Outsourcing the massive computing requirements of cutting-edge utility applications saves time as well as money, Wood Mackenzie Senior Analyst Fei Wang said. “Customer analytics, energy efficiency engagement — all of those DER management systems can be done significantly faster through the cloud. "

That’s a big deal for utilitywide IT implementations that can take years, she said. “It would make sense that utilities want to capitalize on that” to better align costs on their balance sheets. “If there is no regulatory signal to push for the cloud-based solutions, I don’t see why they would risk it.” 
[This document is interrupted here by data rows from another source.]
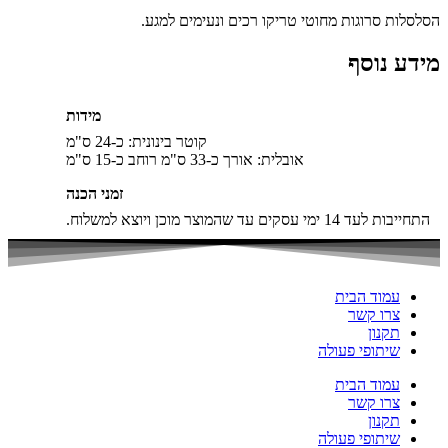
הסלסלות סרוגות מחוטי טריקו רכים ונעימים למגע.
מידע נוסף
מידות
קוטר בינונית: כ-24 ס"מ
אובלית: אורך כ-33 ס"מ רוחב כ-15 ס"מ
זמני הכנה
התחייבות לעד 14 ימי עסקים עד שהמוצר מוכן ויוצא למשלוח.
עמוד הבית
צרו קשר
תקנון
שיתופי פעולה
עמוד הבית
צרו קשר
תקנון
שיתופי פעולה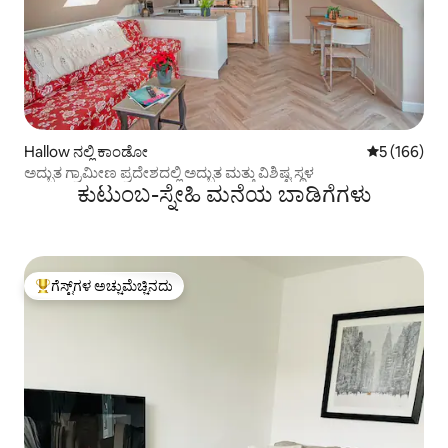
Hallow ನಲ್ಲಿ ಕಾಂಡೋ
5 ರಲ್ಲಿ 5 ಸರಾ
5 (166)
ಅದ್ಭುತ ಗ್ರಾಮೀಣ ಪ್ರದೇಶದಲ್ಲಿ ಅದ್ಭುತ ಮತ್ತು ವಿಶಿಷ್ಟ ಸ್ಥಳ
ಕುಟುಂಬ-ಸ್ನೇಹಿ ಮನೆಯ ಬಾಡಿಗೆಗಳು
ಗೆಸ್ಟ್‌ಗಳ ಅಚ್ಚುಮೆಚ್ಚಿನದು
ಗೆಸ್ಟ್‌ಗಳಿಗೆ ಅತಿ ಹೆಚ್ಚು ಅಚ್ಚುಮೆಚ್ಚಿನದು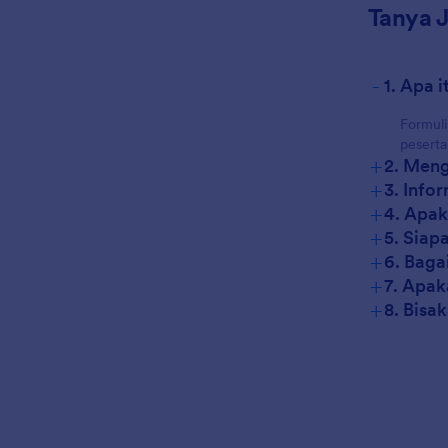
Tanya 
-
1. Apa 
Formuli
peserta
+
2. Meng
+
3. Info
+
4. Apak
+
5. Siap
+
6. Baga
+
7. Apak
+
8. Bisa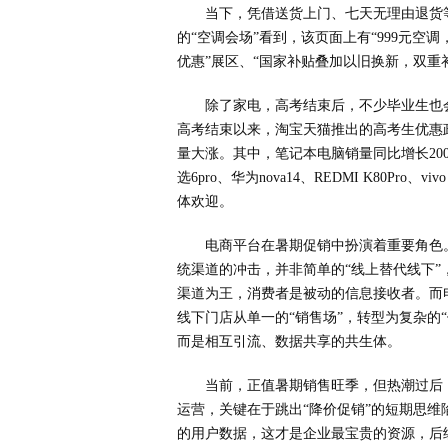
当下，凭借送货上门、七天无理由退货
的“空调会场”看到，该页面上有“999元空调
优惠”展区、“国家补贴叠加以旧换新，双重
除了家电，高考结束后，不少毕业生也
高考结束以来，淘宝天猫推出的高考生优惠
量大涨。其中，笔记本电脑销量同比增长20
选6pro、华为nova14、REDMI K80Pro、
体欢迎。
电商平台在暑期促销中扮演着重要角色
统渠道的冲击，并非简单的“线上替代线下
渠道为王，消费者是被动的信息接收者。而
线下门店从单一的“销售场”，转型为复杂的“
而是相互引流、数据共享的共生体。
当前，正值暑期销售旺季，但热潮过后
运营，关键在于跳出“降价促销”的短期思维
的用户数据，这才是企业最宝贵的资源，后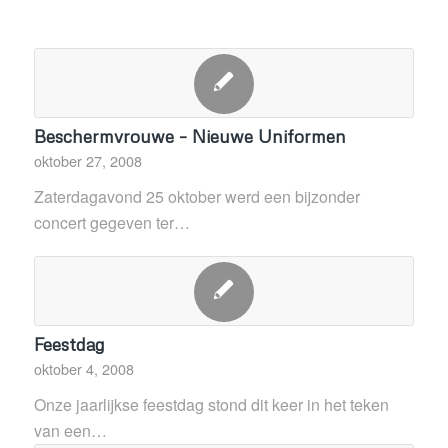
Beschermvrouwe – Nieuwe Uniformen
oktober 27, 2008
Zaterdagavond 25 oktober werd een bijzonder
concert gegeven ter…
Feestdag
oktober 4, 2008
Onze jaarlijkse feestdag stond dit keer in het teken
van een…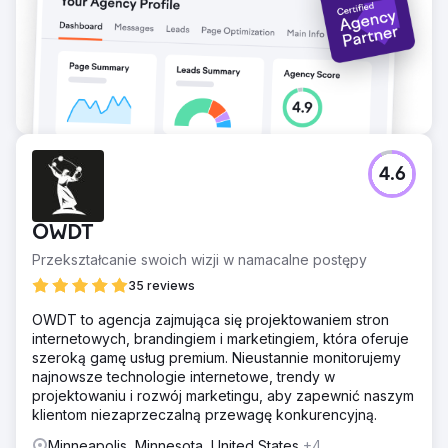
4.6
OWDT
Przekształcanie swoich wizji w namacalne postępy
35 reviews
OWDT to agencja zajmująca się projektowaniem stron
internetowych, brandingiem i marketingiem, która oferuje
szeroką gamę usług premium. Nieustannie monitorujemy
najnowsze technologie internetowe, trendy w
projektowaniu i rozwój marketingu, aby zapewnić naszym
klientom niezaprzeczalną przewagę konkurencyjną.
Minneapolis, Minnesota, United States
+4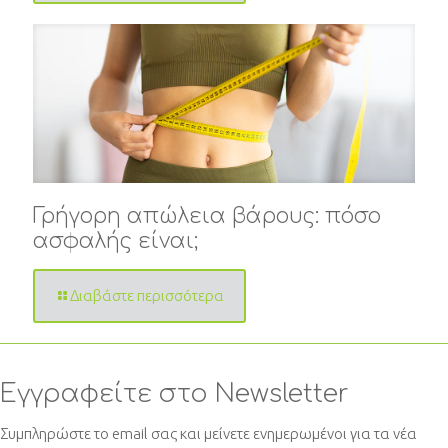
Γρήγορη απώλεια βάρους: πόσο
ασφαλής είναι;
Διαβάστε περισσότερα
Εγγραφείτε στο Newsletter
Συμπληρώστε το email σας και μείνετε ενημερωμένοι για τα νέα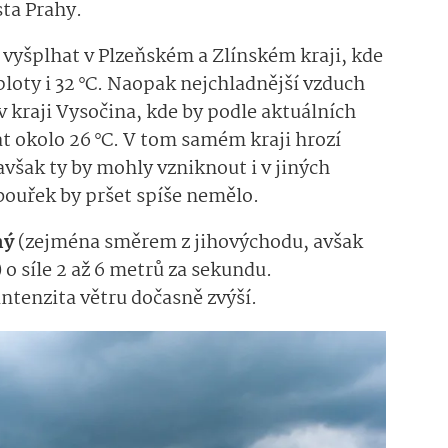
sta Prahy.
 vyšplhat v Plzeňském a Zlínském kraji, kde
loty i 32 °C. Naopak nejchladnější vzduch
v kraji Vysočina, kde by podle aktuálních
t okolo 26 °C. V tom samém kraji hrozí
 avšak ty by mohly vzniknout i v jiných
bouřek by pršet spíše nemělo.
ný
(zejména směrem z jihovýchodu, avšak
 o síle 2 až 6 metrů za sekundu.
ntenzita větru dočasně zvýší.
Utilities tend to downplay the opex-capex divide in their explanations of why they aren’t shifting to the cloud more quickly. Instead, they’ve most often cited concerns about data privacy and system security, which remains the top reason cited in Oracle’s ongoing surveys. 

But there’s little reason to presume that an on-premises implementation by utility IT staff would be more secure than a cloud-hosted implementation conducted by IT specialists, said Gavin Sallery, CTO of Kiwi Power. By way of example, the U.K.-based distributed energy aggregation software vendor has certified its on-premise hardware under the UL 2900-2-2 cybersecurity standard in advance of most utility industry vendors, he said. “People are starting to understand that it is OK to run these important things like control systems in the cloud,” Sallery said. “It would be really expensive to store and process that data in the old model.”

Access to the massive scale of computing available in the cloud “is the only real way to achieve the insights people are looking for.” 

Baby steps toward changing cloud computing’s regulatory status

As for changing accounting treatments for cloud computing, about half of the utility regulators Oracle surveyed in 2017 said they were exploring the option. But the changes that have come about have been limited in value, cloud proponents say. 

For example, Pennsylvania regulators have allowed utilities Duquesne Light and UGI Utilities to treat cloud implementation costs as a regulatory asset. And New York regulators have allowed utilities to prepay for cloud services and treat that expense as part of their rate of return. But these changes have the same drawbacks as using the FASB rule: They don’t include the entirety of cloud computing costs, Oracle's Uchin said.

Alabama may serve as a better example, she said. Last year, Southern Company subsidiary Alabama Power asked regulators to “establish a regulatory asset to amortize and earn a regulated rate of return on software investments that included the cloud,” and the state Public Service Commission approved it within the month.

“Alabama now has a precedent," Uchin said. "I think that will perhaps be the more common path forward,” with utilities seeking dispensation through direct appeals to regulators. 

But this approach doesn’t pack the precedent-setting punch that Illinois’ proposal would have accomplished, in terms of getting broad stakeholder agreement on how to standardize an approach for all cloud computing investments in the future, she said. 

“There were many years of work in Illinois by the commission and its staff, and many stakeholders. It was definitely disappointing to come to this conclusion. That being said, it provided an excellent body of evidence that others can work from.” 

AEE’s Danny Waggoner agreed. “It’s good to just recognize that regulation, however it’s designed, creates incentives. We can make those incentives intentional to drive outcomes we want, or we can live with the unintended consequences of what we have and have suboptimal outcomes for customers.”